3. The Page Model — How SQLite Organizes Storage

SQLite’s database file is divided into fixed-size pages (default 4096 bytes). Every structure in a SQLite database — B-tree interior nodes, B-tree leaf nodes, overflow pages, free-list pages — is exactly one page. The pager manages a cache of these pages and issues I/O to the VFS in page-aligned operations.

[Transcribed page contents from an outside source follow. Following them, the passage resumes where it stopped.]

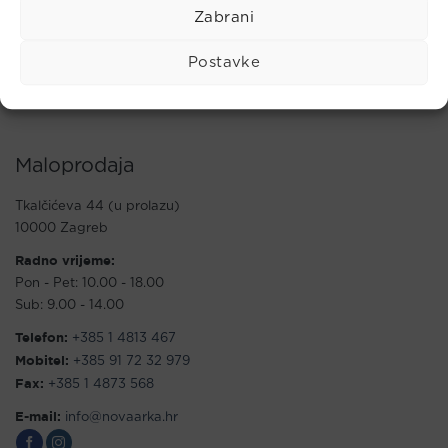
zdravstveno stanje organizma i liječenje potrebno je
Zabrani
konzultirati liječnika ili drugu stručnu medicinsku osobu.
Postavke
Maloprodaja
Tkalčićeva 44 (u prolazu)
10000 Zagreb
Radno vrijeme:
Pon - Pet: 10.00 - 18.00
Sub: 9.00 - 14.00
Telefon:
+385 1 4813 467
Mobitel:
+385 91 72 32 979
Fax:
+385 1 4873 568
E-mail:
info@novaarka.hr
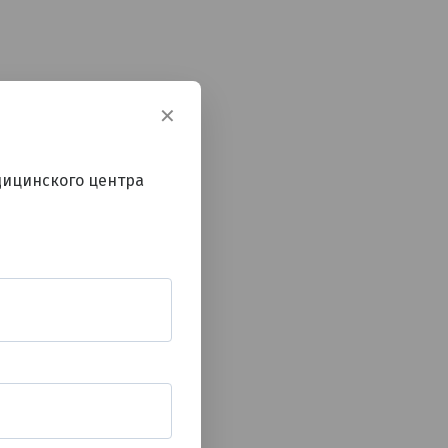
✕
дицинского центра
 нутрициологии;
.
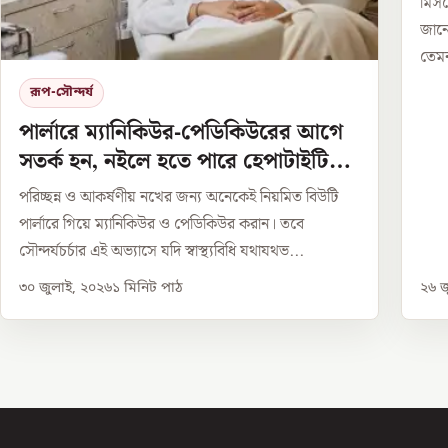
মিসর
জানে
তেমন
রূপ-সৌন্দর্য
পার্লারে ম্যানিকিউর-পেডিকিউরের আগে
সতর্ক হন, নইলে হতে পারে হেপাটাইটিস
সংক্রমণ
পরিচ্ছন্ন ও আকর্ষণীয় নখের জন্য অনেকেই নিয়মিত বিউটি
পার্লারে গিয়ে ম্যানিকিউর ও পেডিকিউর করান। তবে
সৌন্দর্যচর্চার এই অভ্যাসে যদি স্বাস্থ্যবিধি যথাযথভ...
৩০ জুলাই, ২০২৬
১
মিনিট পাঠ
২৬ জ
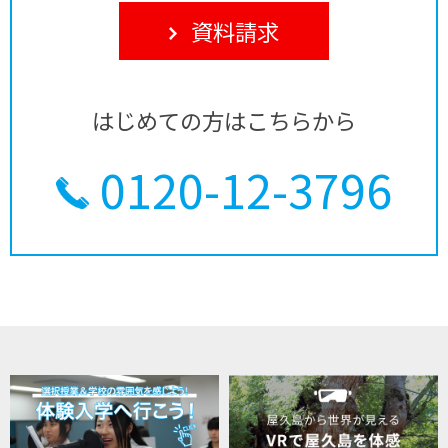
資料請求
はじめての方はこちらから
0120-12-3796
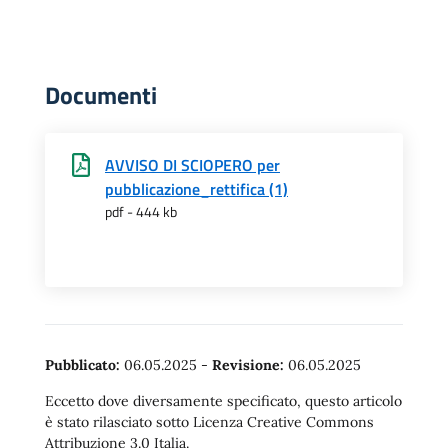
Documenti
AVVISO DI SCIOPERO per
pubblicazione_rettifica (1)
pdf - 444 kb
Pubblicato:
06.05.2025
-
Revisione:
06.05.2025
Eccetto dove diversamente specificato, questo articolo
è stato rilasciato sotto Licenza Creative Commons
Attribuzione 3.0 Italia.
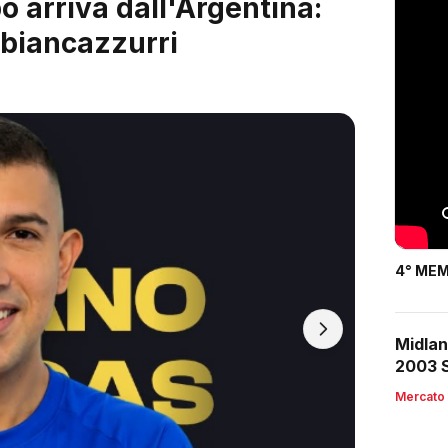
 è servito: arriva Riccardo
4° MEM
Midlan
2003 S
Mercato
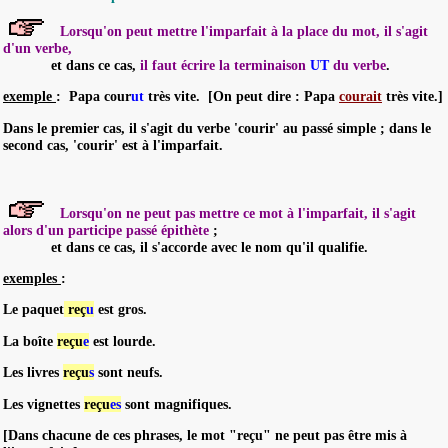
Lorsqu'on peut mettre l'imparfait à la place du mot, il s'agit
d'un verbe,
et dans ce cas,
il faut écrire la terminaison
UT
du verbe
.
exemple
: Papa cour
ut
très vite. [On peut dire : Papa
courait
très vite.]
Dans le premier cas, il s'agit du verbe 'courir' au passé simple ; dans le
second cas, 'courir' est à l'imparfait.
Lorsqu'on ne peut pas mettre ce mot à l'imparfait, il s'agit
alors d'un participe passé épithète
;
et dans ce cas, il s'
accorde avec le nom qu'il qualifie
.
exemples
:
Le paquet
reç
u
est gros.
La boîte
reçu
e
est lourde.
Les livres
reçu
s
sont neufs.
Les vignettes
reçu
es
sont magnifiques.
[Dans chacune de ces phrases, le mot "reçu" ne peut pas être mis à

SQLite database file layout:
  Offset  0 – 4095:   Page 1 (database header + B-tree root)
  Offset  4096 – 8191:  Page 2
  Offset  8192 – 12287: Page 3
  ...
  Offset (N-1)*4096 – N*4096-1: Page N

Page 1 is special: its first 100 bytes are the database header:

Offset  0: "SQLite format 3\000" (16 bytes, magic string)
Offset 16: page size (2 bytes)
Offset 18: file format write version (1 byte)
Offset 19: file format read version (1 byte)
...
Offset 28: file change counter (4 bytes)
...
Offset 52: schema format number (4 bytes)
...

The partial-page write problem arises here: the header is 100 bytes, but SQLite might write just the header (100 bytes at offset 0), while the rest of page 1 (bytes 100–4095) contains B-tree data. An xWrite(file, header, 100, 0) call writes only 100 bytes — not the full page.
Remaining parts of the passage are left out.